___ Supplied data ___

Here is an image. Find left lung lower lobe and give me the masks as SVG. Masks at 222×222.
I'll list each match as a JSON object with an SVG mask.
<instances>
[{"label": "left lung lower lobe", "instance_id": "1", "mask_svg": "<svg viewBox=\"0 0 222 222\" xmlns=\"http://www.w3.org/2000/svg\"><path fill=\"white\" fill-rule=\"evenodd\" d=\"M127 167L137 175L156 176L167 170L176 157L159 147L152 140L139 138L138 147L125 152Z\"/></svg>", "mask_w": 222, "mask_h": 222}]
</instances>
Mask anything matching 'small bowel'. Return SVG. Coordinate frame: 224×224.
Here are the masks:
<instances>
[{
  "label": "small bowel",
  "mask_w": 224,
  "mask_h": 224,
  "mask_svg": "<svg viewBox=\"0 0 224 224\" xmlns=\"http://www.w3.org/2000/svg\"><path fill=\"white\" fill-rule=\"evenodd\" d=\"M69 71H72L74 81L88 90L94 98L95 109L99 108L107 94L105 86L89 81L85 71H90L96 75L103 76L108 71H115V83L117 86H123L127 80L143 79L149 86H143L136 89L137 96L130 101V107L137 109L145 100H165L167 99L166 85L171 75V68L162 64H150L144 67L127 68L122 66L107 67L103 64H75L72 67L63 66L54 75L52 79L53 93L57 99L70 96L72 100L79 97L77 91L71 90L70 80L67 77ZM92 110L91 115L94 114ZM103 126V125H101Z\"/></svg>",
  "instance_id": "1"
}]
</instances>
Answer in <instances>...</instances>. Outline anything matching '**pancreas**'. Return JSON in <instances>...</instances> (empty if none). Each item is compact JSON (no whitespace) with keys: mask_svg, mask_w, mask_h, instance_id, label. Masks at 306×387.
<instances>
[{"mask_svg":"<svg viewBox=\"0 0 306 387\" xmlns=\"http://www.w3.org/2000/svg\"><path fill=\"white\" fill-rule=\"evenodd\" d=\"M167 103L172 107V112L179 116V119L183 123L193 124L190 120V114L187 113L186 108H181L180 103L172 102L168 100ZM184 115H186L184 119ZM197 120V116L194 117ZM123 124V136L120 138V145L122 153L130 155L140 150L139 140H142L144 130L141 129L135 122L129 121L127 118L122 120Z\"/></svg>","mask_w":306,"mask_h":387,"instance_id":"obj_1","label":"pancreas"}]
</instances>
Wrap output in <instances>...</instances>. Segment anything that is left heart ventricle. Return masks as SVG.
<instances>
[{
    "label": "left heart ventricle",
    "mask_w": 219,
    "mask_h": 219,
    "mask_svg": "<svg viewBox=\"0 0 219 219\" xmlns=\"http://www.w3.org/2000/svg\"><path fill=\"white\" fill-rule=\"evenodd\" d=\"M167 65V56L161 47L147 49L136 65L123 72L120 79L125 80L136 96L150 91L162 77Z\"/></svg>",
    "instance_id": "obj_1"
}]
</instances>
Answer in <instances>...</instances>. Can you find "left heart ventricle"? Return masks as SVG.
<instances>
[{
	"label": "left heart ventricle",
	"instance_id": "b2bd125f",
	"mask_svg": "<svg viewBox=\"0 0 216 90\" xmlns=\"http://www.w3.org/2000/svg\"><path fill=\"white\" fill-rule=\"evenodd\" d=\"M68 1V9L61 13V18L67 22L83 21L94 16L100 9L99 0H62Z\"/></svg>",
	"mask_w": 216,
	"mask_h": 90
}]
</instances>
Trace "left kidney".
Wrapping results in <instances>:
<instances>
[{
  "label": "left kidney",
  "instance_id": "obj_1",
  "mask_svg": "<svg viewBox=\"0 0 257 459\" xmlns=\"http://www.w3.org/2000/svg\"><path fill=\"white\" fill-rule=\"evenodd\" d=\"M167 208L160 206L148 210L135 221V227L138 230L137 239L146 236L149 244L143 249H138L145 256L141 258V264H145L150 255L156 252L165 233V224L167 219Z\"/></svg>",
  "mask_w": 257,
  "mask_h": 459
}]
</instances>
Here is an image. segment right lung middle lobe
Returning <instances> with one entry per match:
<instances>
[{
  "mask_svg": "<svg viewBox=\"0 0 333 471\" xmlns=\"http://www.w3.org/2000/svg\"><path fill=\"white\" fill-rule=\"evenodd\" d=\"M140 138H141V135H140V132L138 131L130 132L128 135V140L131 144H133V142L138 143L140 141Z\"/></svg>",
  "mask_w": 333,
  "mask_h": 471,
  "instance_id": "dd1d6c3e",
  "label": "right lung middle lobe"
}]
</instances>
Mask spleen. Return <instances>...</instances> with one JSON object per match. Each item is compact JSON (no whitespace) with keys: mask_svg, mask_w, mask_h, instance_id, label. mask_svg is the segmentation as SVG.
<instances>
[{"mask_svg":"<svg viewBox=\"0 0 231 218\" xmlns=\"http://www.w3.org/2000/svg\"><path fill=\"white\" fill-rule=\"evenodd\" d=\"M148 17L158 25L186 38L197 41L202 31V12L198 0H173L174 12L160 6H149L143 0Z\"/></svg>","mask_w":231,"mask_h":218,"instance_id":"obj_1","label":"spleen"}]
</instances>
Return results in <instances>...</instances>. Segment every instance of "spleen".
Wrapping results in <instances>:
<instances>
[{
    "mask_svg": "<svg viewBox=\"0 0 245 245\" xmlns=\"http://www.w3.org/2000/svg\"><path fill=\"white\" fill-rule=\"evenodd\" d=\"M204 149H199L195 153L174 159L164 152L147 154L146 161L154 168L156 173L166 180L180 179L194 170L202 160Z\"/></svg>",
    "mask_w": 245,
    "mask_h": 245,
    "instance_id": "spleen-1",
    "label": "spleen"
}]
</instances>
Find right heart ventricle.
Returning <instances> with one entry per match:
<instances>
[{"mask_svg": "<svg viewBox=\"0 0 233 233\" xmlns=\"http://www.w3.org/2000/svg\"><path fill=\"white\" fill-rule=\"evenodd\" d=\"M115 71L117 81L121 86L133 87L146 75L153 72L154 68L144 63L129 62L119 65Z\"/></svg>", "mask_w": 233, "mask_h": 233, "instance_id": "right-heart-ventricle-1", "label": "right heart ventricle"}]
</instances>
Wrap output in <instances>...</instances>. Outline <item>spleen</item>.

___

* Brief:
Would it be possible to set down the full listing again, character for character?

* Result of the exercise:
Here is an image. Find left lung lower lobe and give me the masks as SVG. Masks at 222×222.
I'll list each match as a JSON object with an SVG mask.
<instances>
[{"label": "left lung lower lobe", "instance_id": "1", "mask_svg": "<svg viewBox=\"0 0 222 222\" xmlns=\"http://www.w3.org/2000/svg\"><path fill=\"white\" fill-rule=\"evenodd\" d=\"M127 167L137 175L156 176L167 170L176 157L159 147L152 140L139 138L138 147L125 152Z\"/></svg>", "mask_w": 222, "mask_h": 222}]
</instances>
Mask anything matching 'small bowel'. Return SVG. Coordinate frame: 224×224.
Here are the masks:
<instances>
[{
  "label": "small bowel",
  "mask_w": 224,
  "mask_h": 224,
  "mask_svg": "<svg viewBox=\"0 0 224 224\" xmlns=\"http://www.w3.org/2000/svg\"><path fill=\"white\" fill-rule=\"evenodd\" d=\"M69 71H72L74 81L88 90L94 98L95 109L99 108L107 94L105 86L89 81L85 71H90L96 75L103 76L108 71H115V83L117 86H123L127 80L143 79L149 86H143L136 89L137 96L130 101V107L137 109L145 100H165L167 99L166 85L171 75V68L162 64H150L144 67L127 68L122 66L107 67L103 64H75L72 67L63 66L54 75L52 79L53 93L57 99L70 96L72 100L79 97L77 91L71 90L70 80L67 77ZM92 110L91 115L94 114ZM103 126V125H101Z\"/></svg>",
  "instance_id": "1"
}]
</instances>
Answer in <instances>...</instances>. Outline anything matching '**pancreas**'. Return JSON in <instances>...</instances> (empty if none). Each item is compact JSON (no whitespace) with keys: mask_svg, mask_w, mask_h, instance_id, label. Masks at 306×387.
<instances>
[{"mask_svg":"<svg viewBox=\"0 0 306 387\" xmlns=\"http://www.w3.org/2000/svg\"><path fill=\"white\" fill-rule=\"evenodd\" d=\"M167 103L172 107V112L179 116V119L183 123L193 124L190 120V114L187 113L186 108H181L180 103L172 102L168 100ZM184 115H186L184 119ZM197 120V116L194 117ZM123 124V136L120 138V145L122 153L130 155L140 150L139 140H142L144 130L141 129L135 122L129 121L127 118L122 120Z\"/></svg>","mask_w":306,"mask_h":387,"instance_id":"obj_1","label":"pancreas"}]
</instances>
Wrap output in <instances>...</instances>. Segment anything that is left heart ventricle. Return masks as SVG.
<instances>
[{
    "label": "left heart ventricle",
    "mask_w": 219,
    "mask_h": 219,
    "mask_svg": "<svg viewBox=\"0 0 219 219\" xmlns=\"http://www.w3.org/2000/svg\"><path fill=\"white\" fill-rule=\"evenodd\" d=\"M167 65V56L161 47L147 49L136 65L123 72L120 79L125 80L136 96L150 91L162 77Z\"/></svg>",
    "instance_id": "obj_1"
}]
</instances>
Answer in <instances>...</instances>. Can you find "left heart ventricle"? Return masks as SVG.
<instances>
[{
	"label": "left heart ventricle",
	"instance_id": "b2bd125f",
	"mask_svg": "<svg viewBox=\"0 0 216 90\" xmlns=\"http://www.w3.org/2000/svg\"><path fill=\"white\" fill-rule=\"evenodd\" d=\"M68 1V9L61 13V18L67 22L83 21L94 16L100 9L99 0H62Z\"/></svg>",
	"mask_w": 216,
	"mask_h": 90
}]
</instances>
Trace "left kidney".
Wrapping results in <instances>:
<instances>
[{
  "label": "left kidney",
  "instance_id": "obj_1",
  "mask_svg": "<svg viewBox=\"0 0 257 459\" xmlns=\"http://www.w3.org/2000/svg\"><path fill=\"white\" fill-rule=\"evenodd\" d=\"M167 208L160 206L148 210L135 221V227L138 230L137 239L146 236L149 244L143 249H138L145 256L141 258V264H145L150 255L156 252L165 233V224L167 219Z\"/></svg>",
  "mask_w": 257,
  "mask_h": 459
}]
</instances>
Here is an image. segment right lung middle lobe
Returning <instances> with one entry per match:
<instances>
[{
  "mask_svg": "<svg viewBox=\"0 0 333 471\" xmlns=\"http://www.w3.org/2000/svg\"><path fill=\"white\" fill-rule=\"evenodd\" d=\"M140 138H141V135H140V132L138 131L130 132L128 135V140L131 144H133V142L138 143L140 141Z\"/></svg>",
  "mask_w": 333,
  "mask_h": 471,
  "instance_id": "dd1d6c3e",
  "label": "right lung middle lobe"
}]
</instances>
Mask spleen. Return <instances>...</instances> with one JSON object per match. Each item is compact JSON (no whitespace) with keys: mask_svg, mask_w, mask_h, instance_id, label. mask_svg is the segmentation as SVG.
<instances>
[{"mask_svg":"<svg viewBox=\"0 0 231 218\" xmlns=\"http://www.w3.org/2000/svg\"><path fill=\"white\" fill-rule=\"evenodd\" d=\"M148 17L158 25L186 38L197 41L202 31V12L198 0H173L174 12L160 6H149L143 0Z\"/></svg>","mask_w":231,"mask_h":218,"instance_id":"obj_1","label":"spleen"}]
</instances>
Return results in <instances>...</instances>. Segment every instance of "spleen".
Wrapping results in <instances>:
<instances>
[{
    "mask_svg": "<svg viewBox=\"0 0 245 245\" xmlns=\"http://www.w3.org/2000/svg\"><path fill=\"white\" fill-rule=\"evenodd\" d=\"M204 149H199L195 153L174 159L164 152L147 154L146 161L154 168L156 173L166 180L180 179L194 170L202 160Z\"/></svg>",
    "mask_w": 245,
    "mask_h": 245,
    "instance_id": "spleen-1",
    "label": "spleen"
}]
</instances>
Find right heart ventricle.
Returning <instances> with one entry per match:
<instances>
[{"mask_svg": "<svg viewBox=\"0 0 233 233\" xmlns=\"http://www.w3.org/2000/svg\"><path fill=\"white\" fill-rule=\"evenodd\" d=\"M115 71L117 81L121 86L133 87L146 75L153 72L154 68L144 63L129 62L119 65Z\"/></svg>", "mask_w": 233, "mask_h": 233, "instance_id": "right-heart-ventricle-1", "label": "right heart ventricle"}]
</instances>
Wrap output in <instances>...</instances>. Outline <item>spleen</item>.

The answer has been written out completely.